Robert Kennedy said rather similar things four decades ago when he challenged many rural Indiana voters. As I recall, RFK did pretty well when the votes were counted.
The faux outrage expressed by Senators McCain and Clinton calls to mind the emotional torment suffered 16 years ago by then-Senator, now McCain backer, Al D'Amato. Ordinarily known for his salty demeaner, D'Amato pretended to cry when his hapless opponent Robert Abrams made a clumsy remark that could be construed as anti-Italian.
Here is what Barack Obama's actually said in response to recent criticisms. :
I was in San Francisco talking to a group at a fundraiser and somebody asked how're you going to get votes in Pennsylvania? What's going on there? We hear that's its hard for some working class people to get behind you're campaign. I said, "Well look, they're frustrated and for good reason. Because for the last 25 years they've seen jobs shipped overseas. They've seen their economies collapse. They have lost their jobs. They have lost their pensions. They have lost their healthcare.
And for 25, 30 years Democrats and Republicans have come before them and said we're going to make your community better. We're going to make it right and nothing ever happens. And of course they're bitter. Of course they're frustrated. You would be too. In fact many of you are. Because the same thing has happened here in Indiana. The same thing happened across the border in Decatur. The same thing has happened all across the country. Nobody is looking out for you. Nobody is thinking about you. And so people end up- they don't vote on economic issues because they don't expect anybody's going to help them. So people end up, you know, voting on issues like guns, and are they going to have the right to bear arms. They vote on issues like gay marriage. And they take refuge in their faith and their community and their families and things they can count on. But they don't believe they can count on Washington. So I made this statement-- so, here's what rich. Senator Clinton says 'No, I don't think that people are bitter in Pennsylvania. You know, I think Barack's being condescending.' John McCain says, 'Oh, how could he say that? How could he say people are bitter? You know, he's obviously out of touch with people.'
Out of touch? Out of touch? I mean, John McCain--it took him three tries to finally figure out that the home foreclosure crisis was a problem and to come up with a plan for it, and he's saying I'm out of touch? Senator Clinton voted for a credit card-sponsored bankruptcy bill that made it harder for people to get out of debt after taking money from the financial services companies, and she says I'm out of touch? No, I'm in touch. I know exactly what's going on. I know what's going on in Pennsylvania. I know what's going on in Indiana. I know what's going on in Illinois. People are fed-up. They're angry and they're frustrated and they're bitter. And they want to see a change in Washington and that's why I'm running for President of the United States of America.

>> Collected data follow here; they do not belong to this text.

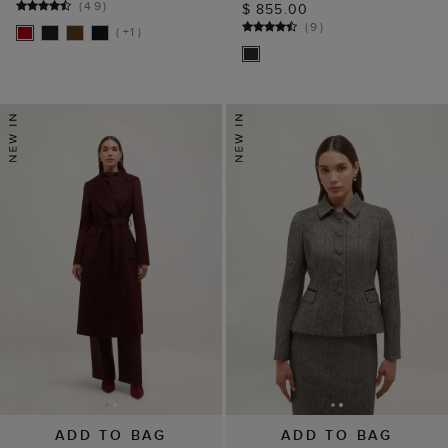
(
49
)
$ 855.00
(
9
)
( +1 )
ADD TO BAG
ADD TO BAG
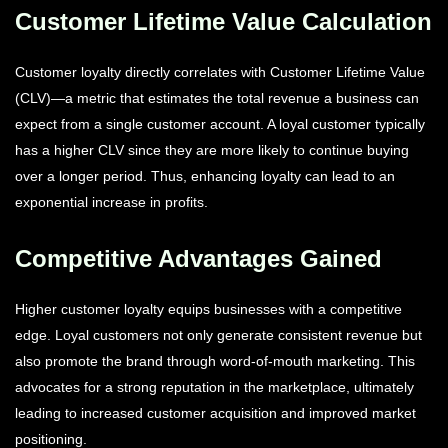
Customer Lifetime Value Calculation
Customer loyalty directly correlates with Customer Lifetime Value
(CLV)—a metric that estimates the total revenue a business can
expect from a single customer account. A loyal customer typically
has a higher CLV since they are more likely to continue buying
over a longer period. Thus, enhancing loyalty can lead to an
exponential increase in profits.
Competitive Advantages Gained
Higher customer loyalty equips businesses with a competitive
edge. Loyal customers not only generate consistent revenue but
also promote the brand through word-of-mouth marketing. This
advocates for a strong reputation in the marketplace, ultimately
leading to increased customer acquisition and improved market
positioning.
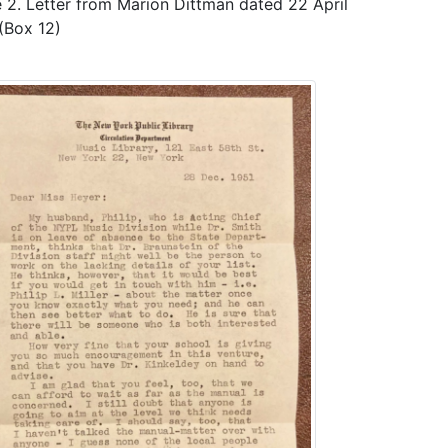
 2. Letter from Marion Dittman dated 22 April
(Box 12)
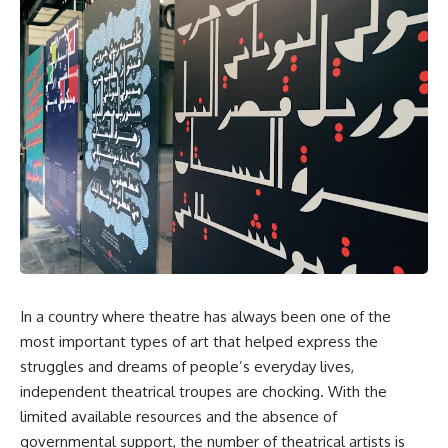
In a country where theatre has always been one of the
most important types of art that helped express the
struggles and dreams of people’s everyday lives,
independent theatrical troupes are chocking. With the
limited available resources and the absence of
governmental support, the number of theatrical artists is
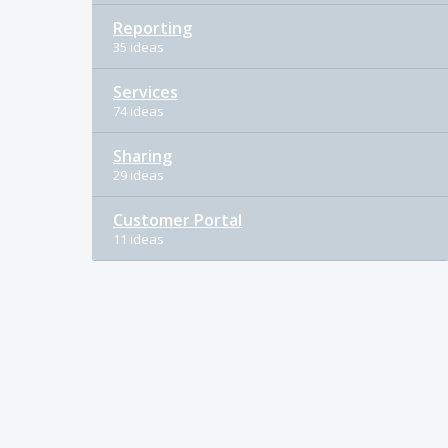
Reporting
35 ideas
Services
74 ideas
Sharing
29 ideas
Customer Portal
11 ideas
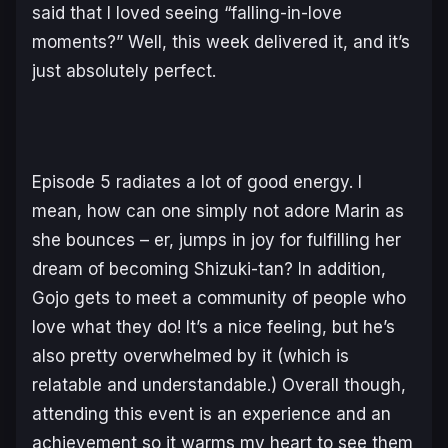
said that I loved seeing “falling-in-love
moments?” Well, this week delivered it, and it’s
just absolutely perfect.
Episode 5 radiates a lot of good energy. I
mean, how can one simply not adore Marin as
she bounces – er, jumps in joy for fulfilling her
dream of becoming Shizuki-tan? In addition,
Gojo gets to meet a community of people who
love what they do! It’s a nice feeling, but he’s
also pretty overwhelmed by it (which is
relatable and understandable.) Overall though,
attending this event is an experience and an
achievement so it warms my heart to see them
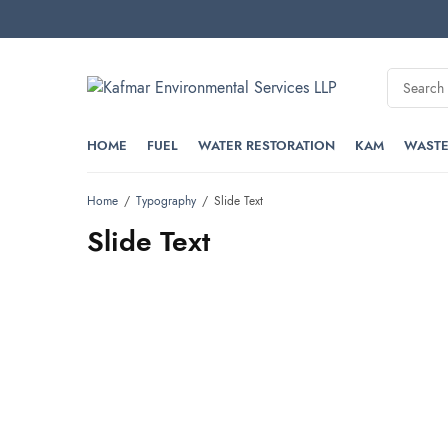
HOME
FUEL
WATER RESTORATION
KAM
WASTE
Home
Typography
Slide Text
Slide Text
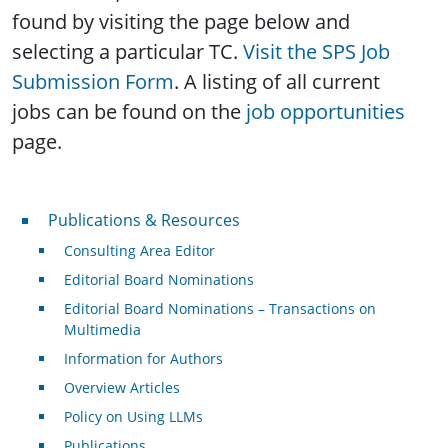
found by visiting the page below and
selecting a particular TC.
Visit the SPS Job
Submission Form
. A listing of all current
jobs can be found on the
job opportunities
page.
Publications & Resources
Publications & Resources
Consulting Area Editor
Editorial Board Nominations
Editorial Board Nominations – Transactions on
Multimedia
Information for Authors
Overview Articles
Policy on Using LLMs
Publications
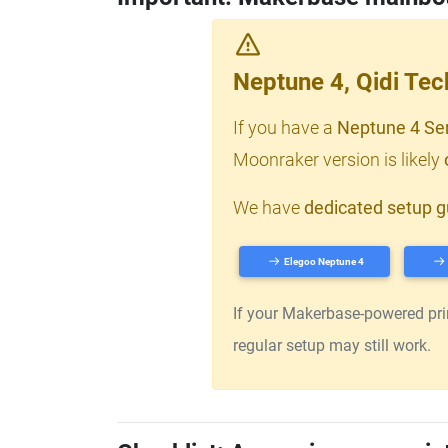
Neptune 4, Qidi Te
If you have a
Neptune 4 Se
Moonraker version is likely
We have
dedicated setup g
Elegoo Neptune 4
If your Makerbase-powered print
regular setup may still work.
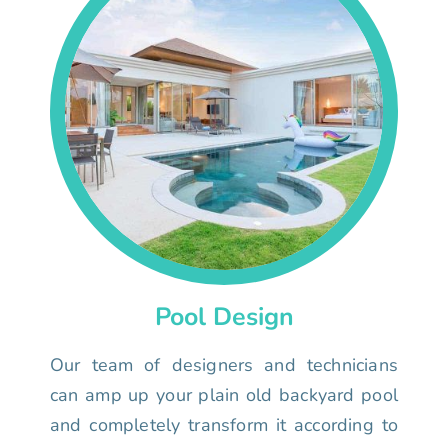
Pool Design
Our team of designers and technicians
can amp up your plain old backyard pool
and completely transform it according to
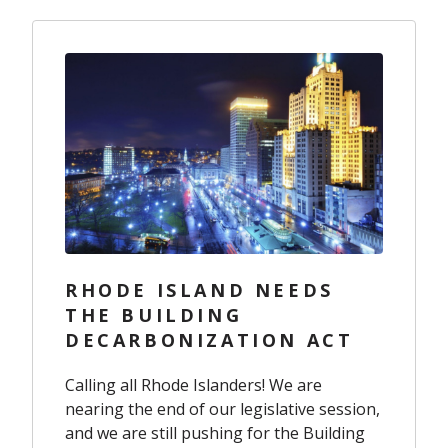
RHODE ISLAND NEEDS
THE BUILDING
DECARBONIZATION ACT
Calling all Rhode Islanders! We are
nearing the end of our legislative session,
and we are still pushing for the Building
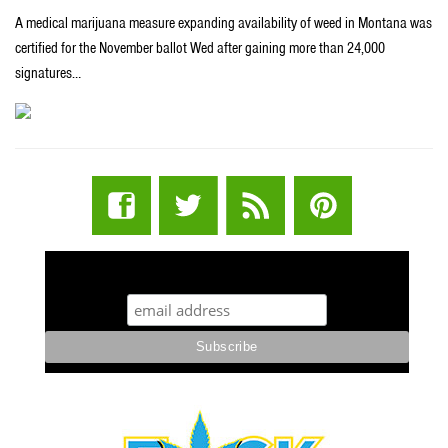
A medical marijuana measure expanding availability of weed in Montana was
certified for the November ballot Wed after gaining more than 24,000
signatures…
STUFF STONERS LIKE NEWSLETTER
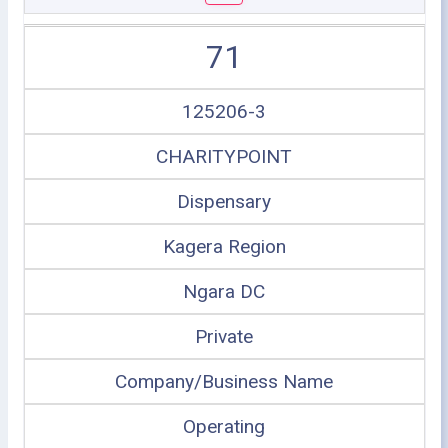
71
125206-3
CHARITYPOINT
Dispensary
Kagera Region
Ngara DC
Private
Company/Business Name
Operating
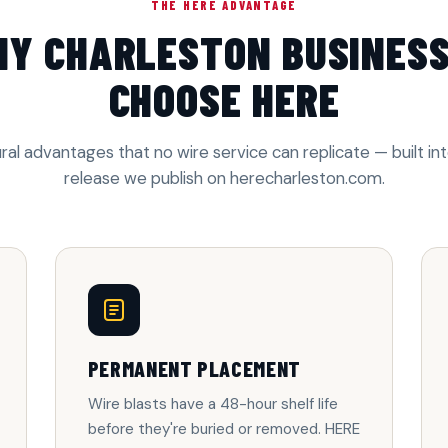
THE HERE ADVANTAGE
Y CHARLESTON BUSINES
CHOOSE HERE
ral advantages that no wire service can replicate — built in
release we publish on herecharleston.com.
PERMANENT PLACEMENT
Wire blasts have a 48-hour shelf life
before they're buried or removed. HERE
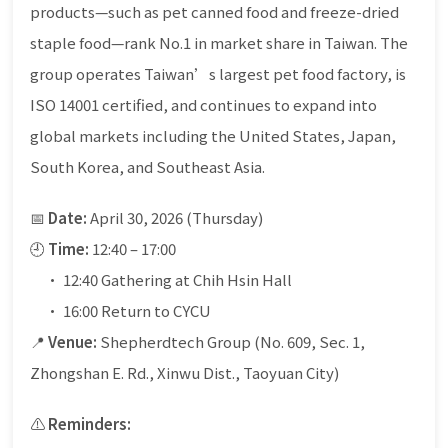
products—such as pet canned food and freeze-dried
staple food—rank No.1 in market share in Taiwan. The
group operates Taiwan’s largest pet food factory, is
ISO 14001 certified, and continues to expand into
global markets including the United States, Japan,
South Korea, and Southeast Asia.
📅
Date:
April 30, 2026 (Thursday)
🕘
Time:
12:40 – 17:00
• 12:40 Gathering at Chih Hsin Hall
• 16:00 Return to CYCU
📍
Venue:
Shepherdtech Group (No. 609, Sec. 1,
Zhongshan E. Rd., Xinwu Dist., Taoyuan City)
⚠️
Reminders:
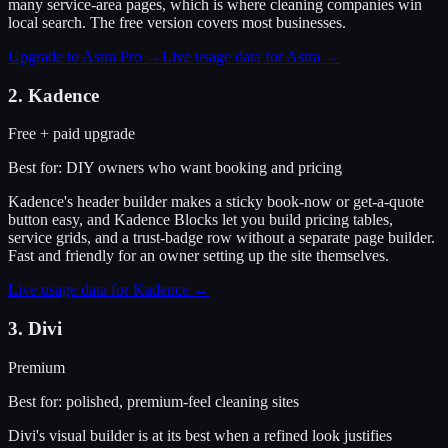
many service-area pages, which is where cleaning companies win
local search. The free version covers most businesses.
Upgrade to Astra Pro
→
Live usage data for
Astra
→
2
.
Kadence
Free + paid upgrade
Best for:
DIY owners who want booking and pricing
Kadence's header builder makes a sticky book-now or get-a-quote
button easy, and Kadence Blocks let you build pricing tables,
service grids, and a trust-badge row without a separate page builder.
Fast and friendly for an owner setting up the site themselves.
Live usage data for
Kadence
→
3
.
Divi
Premium
Best for:
polished, premium-feel cleaning sites
Divi's visual builder is at its best when a refined look justifies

Unlike (Hillary) Clinton and John McCain, Barack Obama is a man who came out of nowhere, from very modest means, to challenge for our nation's highest office. He is not a centimillionaire like his two principal opponents. He's experienced many of the problems rural Pennsylvanians are up against. Hard-pressed voters may not agree with everything Obama says. I think many will respect the long road he has taken and his candor in addressing a few elephants in the room operating in the current primary.
Readers can decide who the real "out of touch" politicians are here.